Handoffs and Continuity

The end of your on-call shift is as important as the beginning. A good handoff means the next engineer is set up to succeed.

What is a Handoff?

A handoff is a formal transfer of on-call responsibility from you to the next person.

For the SSCS 24x5 rotation, handoffs happen:

Every 8 hours as coverage moves between regions (APAC → EMEA → AMER → APAC)
At any time if an incident is ongoing when your shift ends

Why Handoffs Matter

Poor handoffs cause:

Lost context and confusion
Issues being forgotten
Repeated work
Missed critical details
Stressed out engineers

Good handoffs:

Give the next person what they need to succeed
Prevent duplication of effort
Ensure nothing falls through the cracks
Build trust in the rotation
Maintain continuity across timezones

What to Include in a Handoff

1. Current Incidents (Active Issues)

If you have any ongoing issues:

Details needed:

What is the issue? — Clear description
What domain? — Authentication, Authorization, or Pipeline Security
What’s the impact? — How many users/services affected?
What have you tried? — What investigation steps?
Where are you stuck? — What’s the blocker?
What should they do next? — Your recommendation

Example:

“High authentication failure rate on SAML login. I restarted the authentication service twice; failures dropped to normal, but came back up within 30 minutes. Latest deployment was 4 hours ago. I think there’s a session state issue in the new SAML handler. Look at the deployment details and consider rolling back. If it gets worse, escalate to the Authentication EM.”

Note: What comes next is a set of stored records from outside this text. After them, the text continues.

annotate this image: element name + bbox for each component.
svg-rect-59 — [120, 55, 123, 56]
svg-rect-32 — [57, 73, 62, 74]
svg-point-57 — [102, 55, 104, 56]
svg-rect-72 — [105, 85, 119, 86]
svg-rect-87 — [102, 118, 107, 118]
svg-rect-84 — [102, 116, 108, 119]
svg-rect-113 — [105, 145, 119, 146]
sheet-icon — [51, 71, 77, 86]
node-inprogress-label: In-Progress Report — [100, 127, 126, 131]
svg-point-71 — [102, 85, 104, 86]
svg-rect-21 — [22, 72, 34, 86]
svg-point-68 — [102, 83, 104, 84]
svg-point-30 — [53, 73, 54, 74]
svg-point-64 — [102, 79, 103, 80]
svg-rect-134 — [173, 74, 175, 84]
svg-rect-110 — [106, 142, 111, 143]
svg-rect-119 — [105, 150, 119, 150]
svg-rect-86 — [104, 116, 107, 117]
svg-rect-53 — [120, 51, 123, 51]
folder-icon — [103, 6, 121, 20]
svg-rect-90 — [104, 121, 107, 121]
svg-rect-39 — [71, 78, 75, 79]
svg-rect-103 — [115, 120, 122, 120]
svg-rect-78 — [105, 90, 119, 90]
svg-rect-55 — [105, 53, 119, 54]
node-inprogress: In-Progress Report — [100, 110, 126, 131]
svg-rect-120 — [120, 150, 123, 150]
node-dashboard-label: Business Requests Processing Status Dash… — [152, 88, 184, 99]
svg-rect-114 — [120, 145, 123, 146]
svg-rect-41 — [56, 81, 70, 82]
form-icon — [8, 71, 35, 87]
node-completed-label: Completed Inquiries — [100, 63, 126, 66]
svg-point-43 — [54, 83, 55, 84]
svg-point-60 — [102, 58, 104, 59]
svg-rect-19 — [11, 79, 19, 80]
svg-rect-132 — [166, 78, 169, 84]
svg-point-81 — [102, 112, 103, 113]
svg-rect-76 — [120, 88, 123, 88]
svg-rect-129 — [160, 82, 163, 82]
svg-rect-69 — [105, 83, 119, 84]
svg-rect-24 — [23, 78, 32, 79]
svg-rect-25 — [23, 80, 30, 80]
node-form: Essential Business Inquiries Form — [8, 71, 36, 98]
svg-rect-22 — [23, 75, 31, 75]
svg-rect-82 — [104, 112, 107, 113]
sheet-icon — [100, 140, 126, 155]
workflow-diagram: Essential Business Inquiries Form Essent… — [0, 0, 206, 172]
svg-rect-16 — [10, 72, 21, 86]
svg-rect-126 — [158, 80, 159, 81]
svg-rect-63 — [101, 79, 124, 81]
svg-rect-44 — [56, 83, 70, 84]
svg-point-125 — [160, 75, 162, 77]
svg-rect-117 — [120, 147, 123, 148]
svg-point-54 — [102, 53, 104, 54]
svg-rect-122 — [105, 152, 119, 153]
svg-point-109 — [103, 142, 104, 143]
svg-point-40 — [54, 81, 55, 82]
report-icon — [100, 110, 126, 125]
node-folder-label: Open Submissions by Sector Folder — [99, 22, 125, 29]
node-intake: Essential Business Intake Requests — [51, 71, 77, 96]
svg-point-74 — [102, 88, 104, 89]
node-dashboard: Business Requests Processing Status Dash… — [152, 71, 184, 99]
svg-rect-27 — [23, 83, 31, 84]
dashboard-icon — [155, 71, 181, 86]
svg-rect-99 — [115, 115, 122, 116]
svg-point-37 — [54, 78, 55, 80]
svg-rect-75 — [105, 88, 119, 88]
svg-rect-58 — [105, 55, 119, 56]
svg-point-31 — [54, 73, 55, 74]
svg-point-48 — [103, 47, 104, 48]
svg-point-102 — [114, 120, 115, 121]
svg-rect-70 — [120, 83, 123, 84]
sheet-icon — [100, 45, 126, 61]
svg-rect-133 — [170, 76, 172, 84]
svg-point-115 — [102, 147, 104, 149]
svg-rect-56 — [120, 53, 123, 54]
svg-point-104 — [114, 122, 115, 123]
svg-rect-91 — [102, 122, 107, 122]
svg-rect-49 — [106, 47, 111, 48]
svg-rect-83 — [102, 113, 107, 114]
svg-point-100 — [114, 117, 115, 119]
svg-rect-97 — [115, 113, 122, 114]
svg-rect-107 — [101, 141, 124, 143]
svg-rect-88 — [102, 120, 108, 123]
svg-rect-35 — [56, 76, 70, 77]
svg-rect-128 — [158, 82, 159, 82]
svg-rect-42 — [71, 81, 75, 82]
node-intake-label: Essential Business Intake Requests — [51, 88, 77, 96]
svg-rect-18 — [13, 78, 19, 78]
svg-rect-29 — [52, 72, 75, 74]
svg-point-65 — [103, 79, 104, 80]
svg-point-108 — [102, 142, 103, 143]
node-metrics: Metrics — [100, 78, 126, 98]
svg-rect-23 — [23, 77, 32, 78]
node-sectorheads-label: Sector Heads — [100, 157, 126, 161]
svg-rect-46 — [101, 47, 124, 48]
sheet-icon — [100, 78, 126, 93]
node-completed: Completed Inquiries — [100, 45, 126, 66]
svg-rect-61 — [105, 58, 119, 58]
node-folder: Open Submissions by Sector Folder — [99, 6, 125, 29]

2. Recent Issues You Resolved

What did you fix during your shift?

What was the issue?
What domain was affected?
What was the root cause?
How did you fix it?
Is there follow-up work needed? (ticket, monitoring change, etc.)

Example:

“Resolved: Authorization policy evaluation errors around 3 PM. The policy cache wasn’t being refreshed due to a Redis connection timeout. I manually flushed the cache and fixed the Redis connection pool settings. Created issue #12345 to add monitoring for cache refresh failures.”

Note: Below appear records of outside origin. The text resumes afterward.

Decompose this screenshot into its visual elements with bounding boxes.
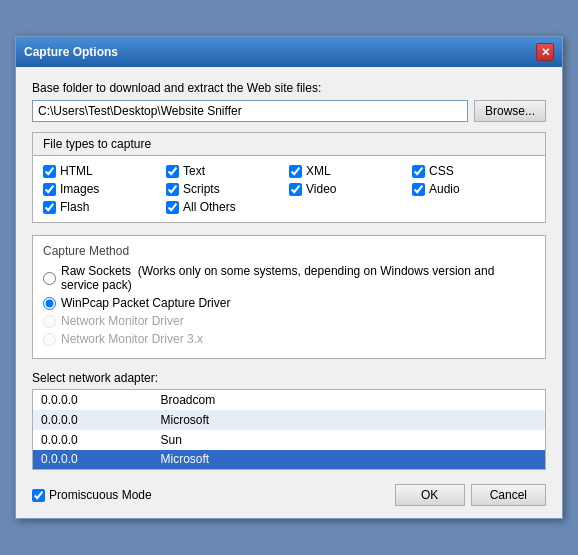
bottom-row: Promiscuous Mode OK Cancel <box>32 480 546 506</box>
radio-raw-label: Raw Sockets (Works only on some systems,… <box>61 264 535 292</box>
filetypes-title: File types to capture <box>33 133 545 156</box>
filetype-xml: XML <box>289 164 412 178</box>
folder-input[interactable] <box>32 100 468 122</box>
filetypes-group: File types to capture HTML Text XML CSS <box>32 132 546 223</box>
capture-method-group: Capture Method Raw Sockets (Works only o… <box>32 235 546 359</box>
capture-options-window: Capture Options ✕ Base folder to downloa… <box>15 36 563 519</box>
filetype-allothers: All Others <box>166 200 289 214</box>
filetype-text-label: Text <box>183 164 205 178</box>
filetype-xml-checkbox[interactable] <box>289 165 302 178</box>
adapter-name-0: Broadcom <box>153 390 546 410</box>
title-bar: Capture Options ✕ <box>16 37 562 67</box>
filetype-scripts: Scripts <box>166 182 289 196</box>
promiscuous-checkbox[interactable] <box>32 489 45 502</box>
capture-method-title: Capture Method <box>43 244 535 258</box>
radio-netmon-input[interactable] <box>43 315 56 328</box>
adapter-row-2[interactable]: 0.0.0.0 Sun <box>33 430 546 450</box>
radio-netmon: Network Monitor Driver <box>43 314 535 328</box>
adapter-label: Select network adapter: <box>32 371 546 385</box>
adapter-row-1[interactable]: 0.0.0.0 Microsoft <box>33 410 546 430</box>
adapter-ip-1: 0.0.0.0 <box>33 410 153 430</box>
filetype-flash: Flash <box>43 200 166 214</box>
radio-winpcap: WinPcap Packet Capture Driver <box>43 296 535 310</box>
radio-netmon-label: Network Monitor Driver <box>61 314 184 328</box>
ok-button[interactable]: OK <box>395 484 465 506</box>
radio-netmon3-label: Network Monitor Driver 3.x <box>61 332 203 346</box>
filetype-allothers-checkbox[interactable] <box>166 201 179 214</box>
filetypes-grid: HTML Text XML CSS Images <box>43 164 535 214</box>
filetype-images: Images <box>43 182 166 196</box>
filetype-html-checkbox[interactable] <box>43 165 56 178</box>
filetype-css-label: CSS <box>429 164 454 178</box>
radio-netmon3-input[interactable] <box>43 333 56 346</box>
promiscuous-row: Promiscuous Mode <box>32 488 152 502</box>
filetype-video: Video <box>289 182 412 196</box>
filetype-video-checkbox[interactable] <box>289 183 302 196</box>
radio-raw-input[interactable] <box>43 272 56 285</box>
buttons-row: OK Cancel <box>395 484 546 506</box>
filetype-xml-label: XML <box>306 164 331 178</box>
adapter-ip-3: 0.0.0.0 <box>33 450 153 470</box>
window-title: Capture Options <box>24 45 118 59</box>
filetype-scripts-label: Scripts <box>183 182 220 196</box>
radio-netmon3: Network Monitor Driver 3.x <box>43 332 535 346</box>
adapter-name-2: Sun <box>153 430 546 450</box>
adapter-ip-0: 0.0.0.0 <box>33 390 153 410</box>
folder-row: Browse... <box>32 100 546 122</box>
filetype-html-label: HTML <box>60 164 93 178</box>
filetype-text: Text <box>166 164 289 178</box>
adapter-row-3[interactable]: 0.0.0.0 Microsoft <box>33 450 546 470</box>
dialog-content: Base folder to download and extract the … <box>16 67 562 518</box>
adapter-table: 0.0.0.0 Broadcom 0.0.0.0 Microsoft 0.0.0… <box>32 389 546 470</box>
promiscuous-label: Promiscuous Mode <box>49 488 152 502</box>
filetype-images-checkbox[interactable] <box>43 183 56 196</box>
filetype-html: HTML <box>43 164 166 178</box>
radio-raw-sockets: Raw Sockets (Works only on some systems,… <box>43 264 535 292</box>
radio-winpcap-label: WinPcap Packet Capture Driver <box>61 296 230 310</box>
filetype-audio-label: Audio <box>429 182 460 196</box>
filetype-text-checkbox[interactable] <box>166 165 179 178</box>
filetype-scripts-checkbox[interactable] <box>166 183 179 196</box>
filetype-css: CSS <box>412 164 535 178</box>
filetype-audio: Audio <box>412 182 535 196</box>
adapter-row-0[interactable]: 0.0.0.0 Broadcom <box>33 390 546 410</box>
filetype-flash-checkbox[interactable] <box>43 201 56 214</box>
filetype-css-checkbox[interactable] <box>412 165 425 178</box>
cancel-button[interactable]: Cancel <box>471 484 546 506</box>
radio-winpcap-input[interactable] <box>43 297 56 310</box>
adapter-name-1: Microsoft <box>153 410 546 430</box>
filetype-audio-checkbox[interactable] <box>412 183 425 196</box>
adapter-name-3: Microsoft <box>153 450 546 470</box>
filetype-images-label: Images <box>60 182 99 196</box>
filetype-allothers-label: All Others <box>183 200 236 214</box>
filetype-video-label: Video <box>306 182 336 196</box>
adapter-group: Select network adapter: 0.0.0.0 Broadcom… <box>32 371 546 470</box>
filetype-flash-label: Flash <box>60 200 89 214</box>
folder-label: Base folder to download and extract the … <box>32 81 546 95</box>
adapter-ip-2: 0.0.0.0 <box>33 430 153 450</box>
close-button[interactable]: ✕ <box>536 43 554 61</box>
browse-button[interactable]: Browse... <box>474 100 546 122</box>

3. Alerts That Fired (Noise)

Which alerts went off but weren’t real issues?

What alert fired?
Why wasn’t it a real issue?
What should be done about it?

Example:

“PipelineSecurityScanTimeout fired 6 times but was always a false alarm. Scans completed successfully, just took longer than the alert threshold. We should either increase the threshold or adjust for expected scan duration. Not urgent, but worth noting.”

4. Pending Changes or Deployments

Did anything get deployed or changed during your shift?

What changed?
When?
Why? (hotfix, planned change, etc.)
What should they watch for?

Example:

“Deployed authentication service version 2.1.3 at 8 PM to fix OAuth token refresh issues. Seems stable so far but monitor AuthTokenRefreshRate and SessionCreationErrors metrics closely for the next hour.”

5. Cross-Domain Context

Things the next person should know about interactions between domains:

Are multiple domains affected?
Are there dependencies between services?
Did you coordinate with other domain teams?

Example:

“The authentication issue earlier also caused authorization timeouts. I coordinated with @AuthorizationEngineer. Both services are stable now, but watch for cascading effects if authentication has issues again.”

6. Context You Have

Things they might not know:

Is the customer aware of any ongoing issues?
Is leadership tracking something?
Are there open incidents you escalated?
Was there a meeting or decision they should know about?

Example:

“The big pipeline security scanner update is tentatively going out tomorrow at 10 AM. Leadership is watching for issues, so if anything unusual happens overnight, don’t wait to escalate.”

How to Do a Handoff

Before Your Shift Ends

30 minutes before:

Start writing your handoff notes
Summarize any active issues
Gather details and links

Synchronous Handoff (Preferred)

If possible, talk to the next person:

Reach out: “Hey, I’m ending my shift now. Do you have 10 minutes for a quick handoff?”
Walk through: Go through each active issue
Answer questions: Let them ask clarifying questions
Verify understanding: Make sure they get it
Leave your contact: “You can Slack me if issues come up”

This takes 15-20 minutes but is worth it, especially for cross-timezone handoffs.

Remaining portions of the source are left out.